- **Task instructions**:
Your copy of the entries must be exact, and it must not include the pictures.

- **Data to use**:
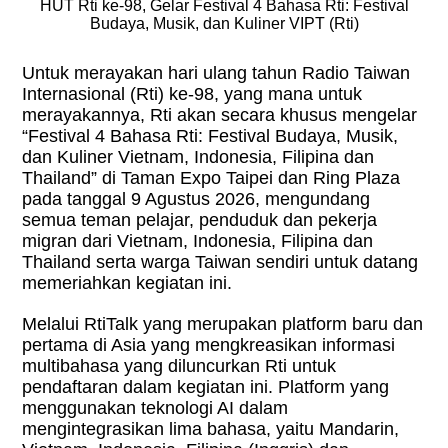
HUT Rti ke-98, Gelar Festival 4 Bahasa Rti: Festival
Budaya, Musik, dan Kuliner VIPT (Rti)
Untuk merayakan hari ulang tahun Radio Taiwan
Internasional (Rti) ke-98, yang mana untuk
merayakannya, Rti akan secara khusus mengelar
“Festival 4 Bahasa Rti: Festival Budaya, Musik,
dan Kuliner Vietnam, Indonesia, Filipina dan
Thailand” di Taman Expo Taipei dan Ring Plaza
pada tanggal 9 Agustus 2026, mengundang
semua teman pelajar, penduduk dan pekerja
migran dari Vietnam, Indonesia, Filipina dan
Thailand serta warga Taiwan sendiri untuk datang
memeriahkan kegiatan ini.
Melalui RtiTalk yang merupakan platform baru dan
pertama di Asia yang mengkreasikan informasi
multibahasa yang diluncurkan Rti untuk
pendaftaran dalam kegiatan ini. Platform yang
menggunakan teknologi AI dalam
mengintegrasikan lima bahasa, yaitu Mandarin,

- **Output of the exercise**:
HUT Rti ke-98, Gelar Festival 4 Bahasa Rti: Festival
Budaya, Musik, dan Kuliner VIPT (Rti)
Untuk merayakan hari ulang tahun Radio Taiwan
Internasional (Rti) ke-98, yang mana untuk
merayakannya, Rti akan secara khusus mengelar
“Festival 4 Bahasa Rti: Festival Budaya, Musik,
dan Kuliner Vietnam, Indonesia, Filipina dan
Thailand” di Taman Expo Taipei dan Ring Plaza
pada tanggal 9 Agustus 2026, mengundang
semua teman pelajar, penduduk dan pekerja
migran dari Vietnam, Indonesia, Filipina dan
Thailand serta warga Taiwan sendiri untuk datang
memeriahkan kegiatan ini.
Melalui RtiTalk yang merupakan platform baru dan
pertama di Asia yang mengkreasikan informasi
multibahasa yang diluncurkan Rti untuk
pendaftaran dalam kegiatan ini. Platform yang
menggunakan teknologi AI dalam
mengintegrasikan lima bahasa, yaitu Mandarin,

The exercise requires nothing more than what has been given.